The distributed control system components of the I/A SERIES industrial control systems communicate at a local level with a set of special purpose process control nodes to receive a set of process values representing the state of a controlled process. At a higher level, the control processors communicate with other control processors and workstations over a Nodebus LAN. Workstations and control processors execute software at the distributed locations to render a set of control values based upon the set of process values.
Process control systems are generally arranged into regulatory and supervisory levels. Regulatory control blocks reside at the lowest level of the process control hierarchy. The regulatory control blocks are responsible for input and output signals received from and transmitted to field devices including sensors and control elements. PID control blocks, also considered regulatory control blocks, respond to sensed process variables according to supplied setpoint values and render a correction output value. Regulatory control blocks generally reside in control processors, or even in field devices.
Supervisory programs reside at a relatively higher level of the process control system. Supervisory control programs coordinate the operation of the multiple control points in a process control system. Supervisory control logic establishes setpoint values for the PID control blocks and other regulatory control blocks, and implement an overall process control strategy that may itself be carried out at several levels of operation. In order to ensure that the finite computation capacity of control processors is not exhausted by supervisory control program execution, supervisory control is generally executed within workstations that are connected to control processors via network links. The output values of supervisory control programs are transmitted to the appropriate control processors for use in the PID and other regulatory control blocks.
Control processors today, having both greater primary memory capacity and increased central processor speed, are considerably more powerful computers than their predecessors of the early 1990's. The increased computation power of today's control processors has created interest in migrating supervisory tasks from workstations to the control processors for which the supervisory tasks are executed. Under such a distributed processing scheme, supervisory and regulatory control tasks for a controlled process are executed at the local level by the distributed control processors connected to a control network. The workstations in the control network provide a user interface and supporting programs enabling a user to view the status, and modify the execution, of the controlled process.
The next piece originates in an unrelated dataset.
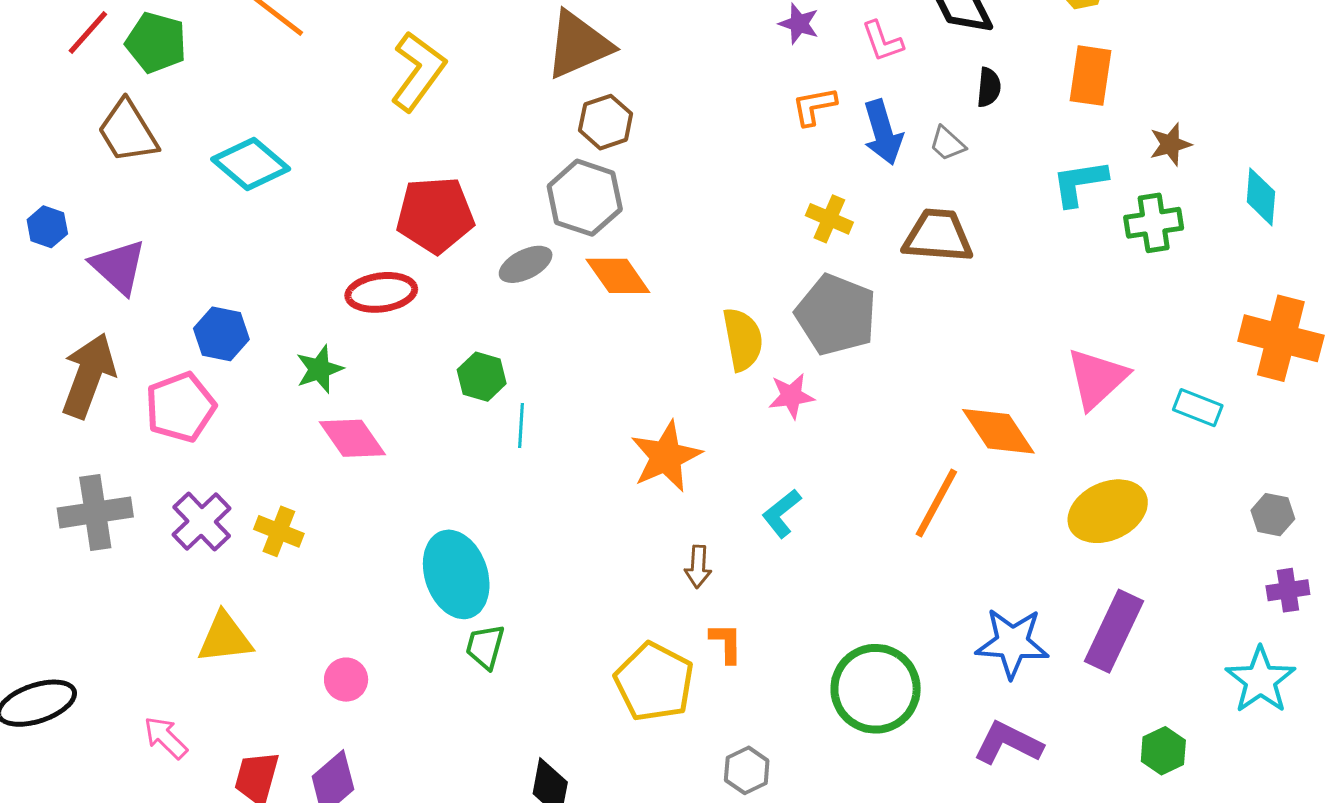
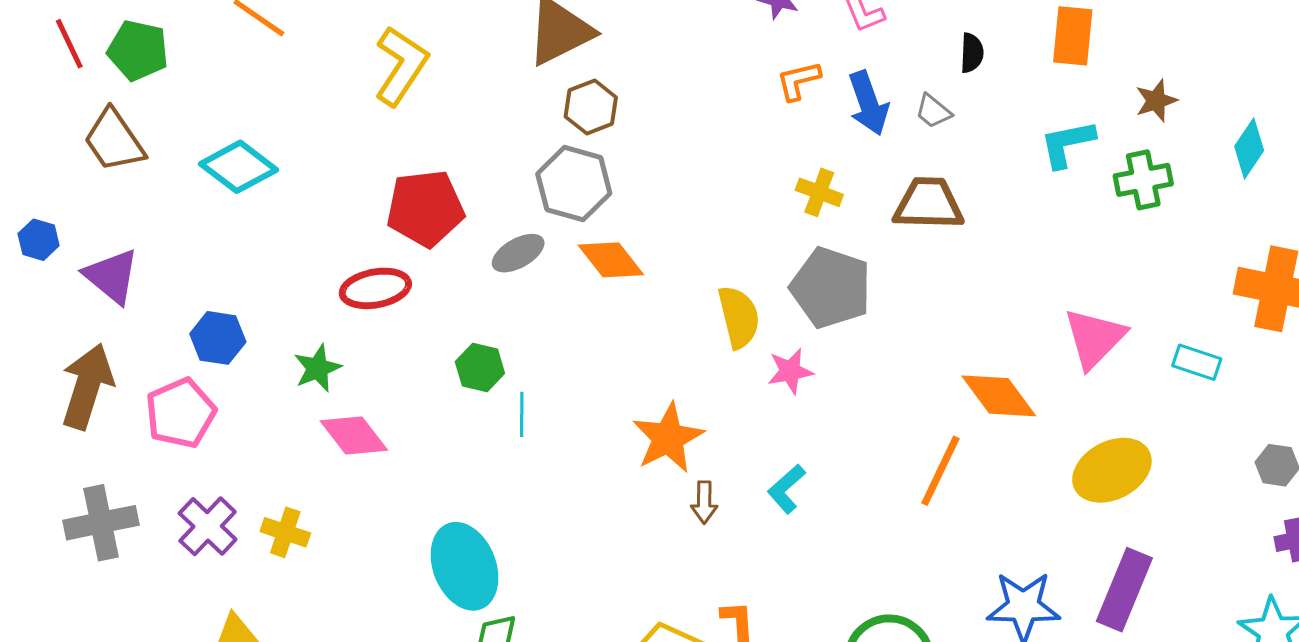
red line: (88, 32) -> (69, 44), turned -64
cyan diamond: (1261, 197) -> (1249, 148), turned 32
brown arrow: (698, 567) -> (704, 502), moved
Several advantages result from such a control distribution scheme. Network traffic decreases for a given control strategy, since a workstation is not called upon to regularly compute and update setpoint values stored at a control processor node in a process control network. As a result, the maximum size of a process, measured by the number of control points, under the control of a single network may increase due to the reduced control processor/workstation communications. Since control processor-to-workstation communications are greatly reduced, a supervisory control program in the control processor may potentially respond faster to changes in dynamic parameters of the controlled process, thereby facilitating tighter control over process elements. Control over the process is fault-tolerant, since a control processor will continue to control the process without interruption in the event that the communication path between the control processor node and its corresponding workstation is rendered inoperative.
The role of the workstations in providing real-time control commands would be reduced if supervisory control tasks are shifted to the control processors. Operation complexity of the workstations may decrease because the importance and frequency of use of the communication path to the control processor(s) is reduced. The workstations would be freed from real-time short-cycle-time tasks to provide new and enhanced user interface facilities and process configuration tools.